In the past, when Liu Zan went to battle, he always assembled his troops first and made them sing and roar to boost their morale. He never lost any of the battles he fought in, until his last one. Before his death, he sighed, "I have always fought battles in the same way. Today, because of my illness, I end up in this situation. Such is my destiny!" He was 73 years old at the time of his death (by East Asian age reckoning). Jiang Ban ordered his head to be cut off and put on display, and confiscated his military seal. Many people lamented his death.

==Family and legacy==
Liu Zan had two sons: Liu Lue (留略) and Liu Ping (留平), who both served as military generals in Eastern Wu. Liu Lue would be appointed Administrator of Donghai soon after Liu Zan's death. In 263 when Wei forces attacked Wu's ally Shu-Han, Liu Ping was sent by Emperor Sun Xiu, Liang's elder brother and successor, to coordinate the military response with Shi Ji. After news of Shu Han's surrender, Liu Ping as General who Conquers the West, took part in Lu Kang's failed attack at Badong against Luo Xian. On Sun Xiu's death, he was replaced by Sun Hao whose reign would be known for its brutality. The Wushu claims that in 266, Liu Ping overheard a plot to replace Sun Hao and refused to take part but didn't reveal the plot either, though the historian Sima Guang dismisses the tale as Liu Ping being too mediocre to keep it a secret.
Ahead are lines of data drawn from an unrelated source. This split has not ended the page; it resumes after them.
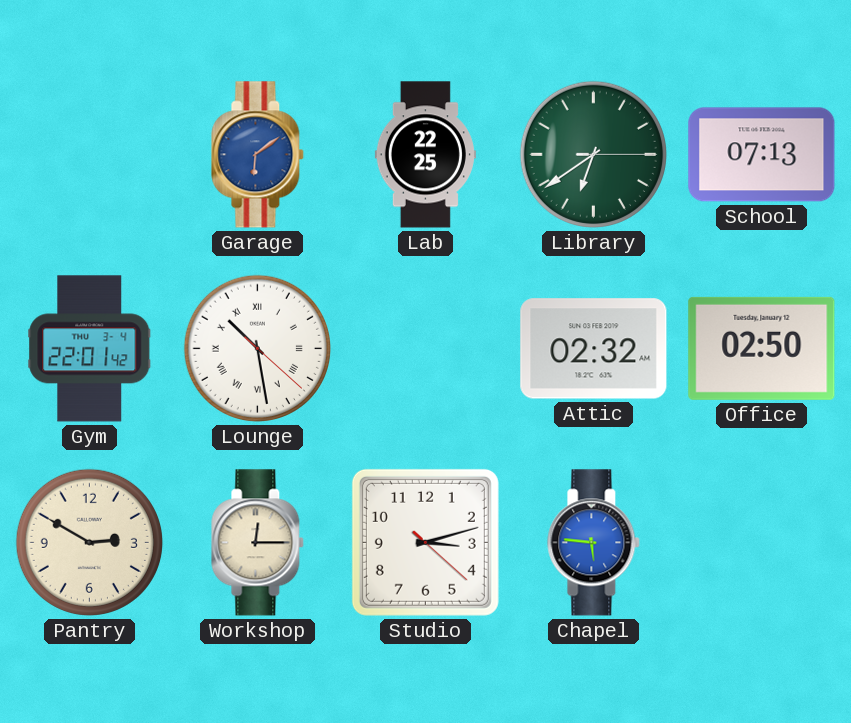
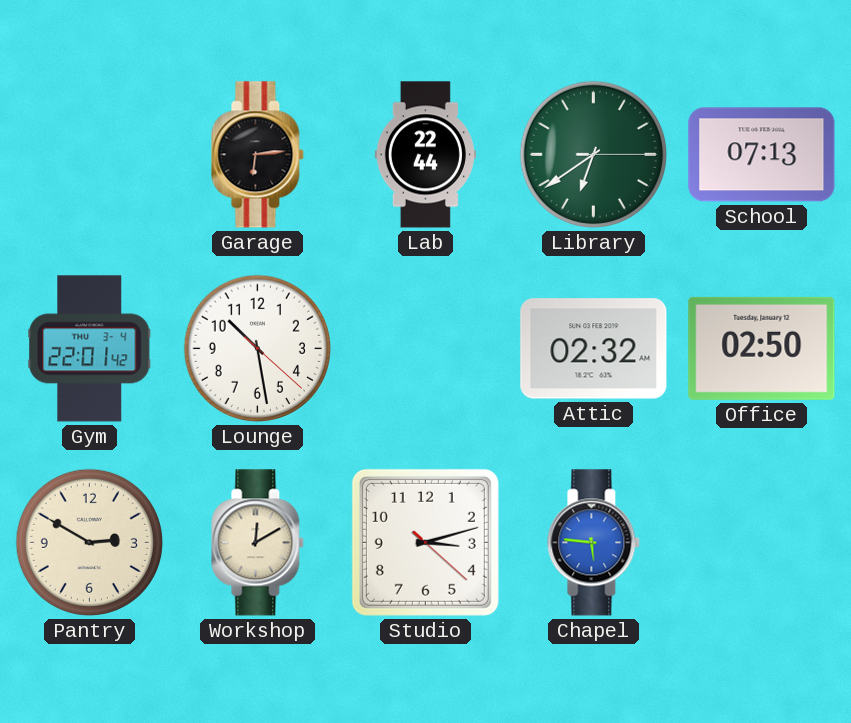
Garage: 6:09 -> 6:14
Garage dial: blue -> black
Lab: 22:25 -> 22:44
Lounge numerals: Roman -> Arabic
Workshop: 12:15 -> 12:10
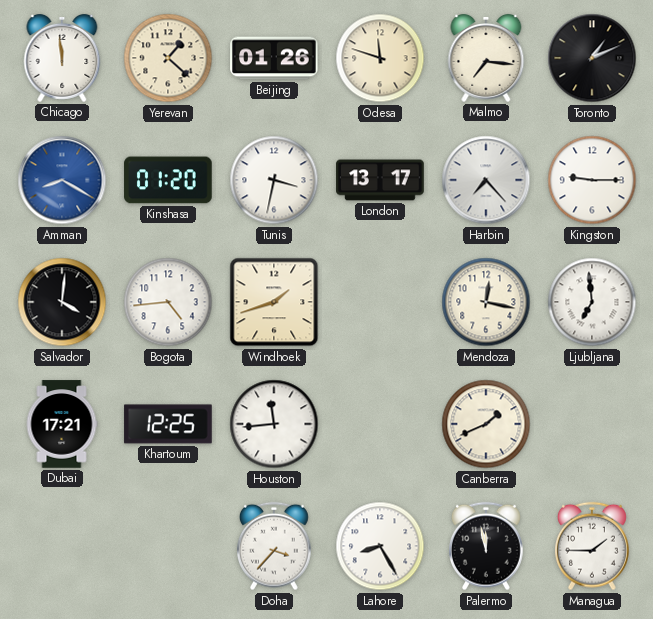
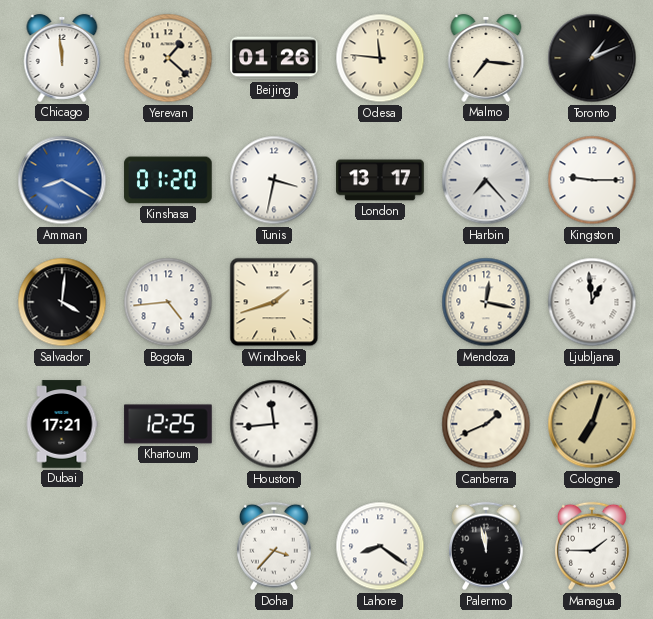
Odesa: 11:48 -> 11:46
Ljubljana: 6:59 -> 12:59
Cologne: none -> 7:03
Lahore: 8:25 -> 8:21
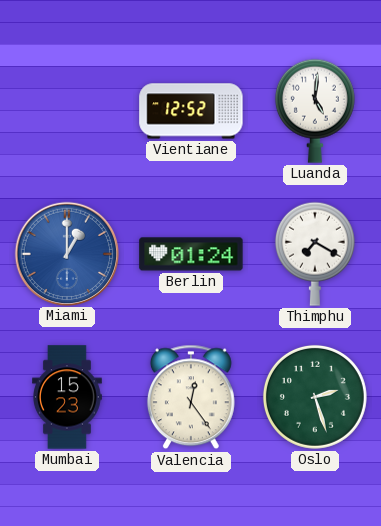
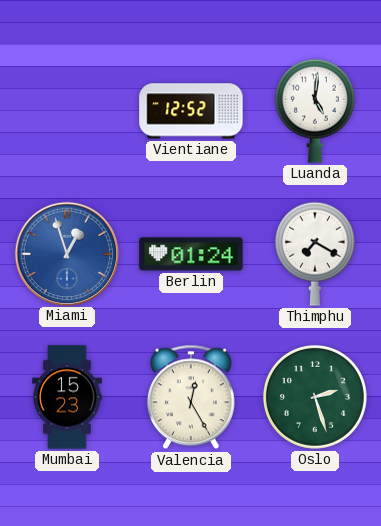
Miami: 1:00 -> 12:57
Valencia: 12:24 -> 12:25
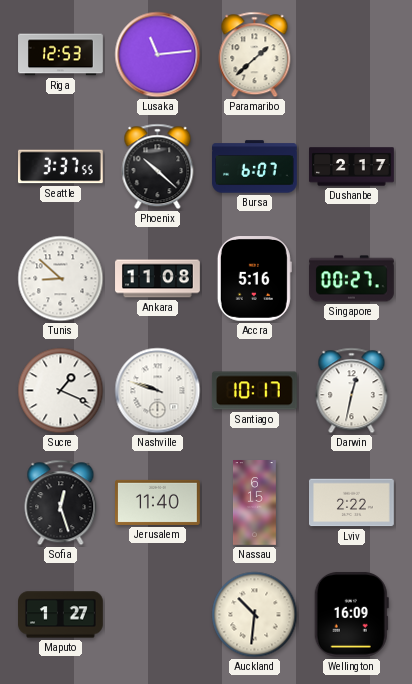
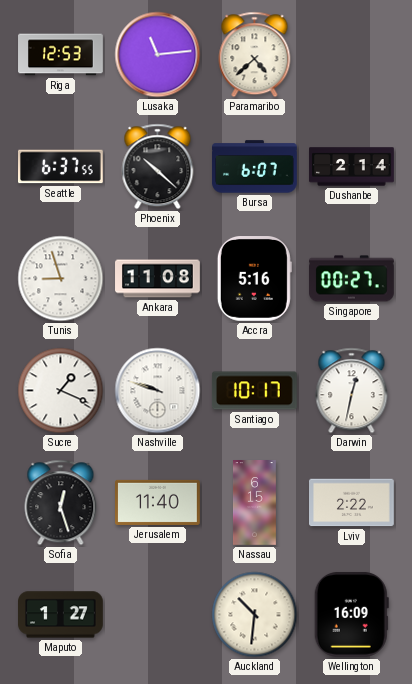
Paramaribo: 1:38 -> 4:38
Seattle: 3:37 -> 6:37
Dushanbe: 2:17 -> 2:14
Tunis: 8:52 -> 8:57
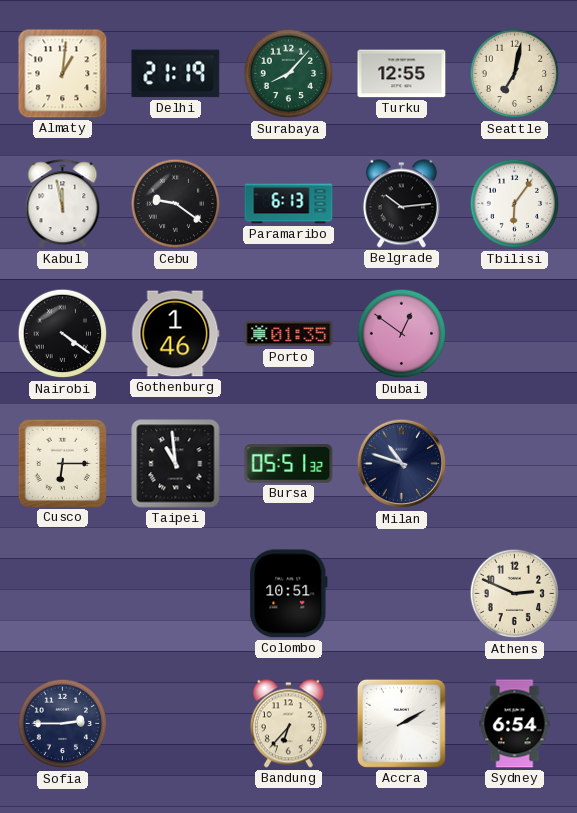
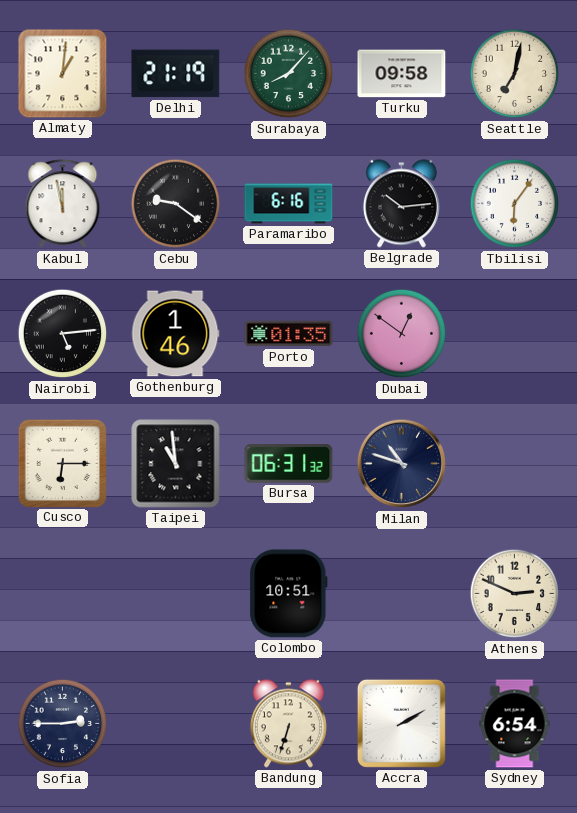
Turku: 12:55 -> 09:58
Paramaribo: 6:13 -> 6:16
Nairobi: 4:21 -> 5:14
Bursa: 05:51 -> 06:31
Bandung: 6:37 -> 6:33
However, in 272, Liu Ping was forced to take his own life, the details of which were recorded by Yu Pu in Jiangbiao zhuan shortly after the civil war. When Sun Hao marched against the Jin dynasty, which had overthrown the Wei dynasty, in 271, the army became stuck in the snow and there were many complaints. During the campaign, Liu Ping had discussed with Ding Feng and senior minister Wan Yu about defecting to Jin with their troops rather than staying with Sun Hao; Sun Hao heard of this but felt unable to do anything about at the time. In 272, the Emperor struck against the dissidents, poisoning the wine given to Wan Yu and Liu Ping. The latter realized his drink was poisoned and took poison to purge it from his system, vomiting the harmful material out but realizing his fate was sealed, Liu Ping took his own life.

Liu Zan's biography is not in the main text of Chen Shou's Sanguozhi but comes from the Wu Shu, the official state history of the Wu dynasty, with his entry added to Sun Jun's biography in the Sanguozhi by Pei Songzhi. Yuan Dynasty scholar Hao Jing praised Liu Zan for his military prowess and gave him the title of "Wan Ren Di" (萬人敵, lit. 'Rivaling ten thousand men'), a title which he shared with Guan Yu, another famous warrior of Three Kingdoms era. Liu Zan appears only once in the 14th century novel Romance of the Three Kingdoms, under Zhuge Ke at Dongxing.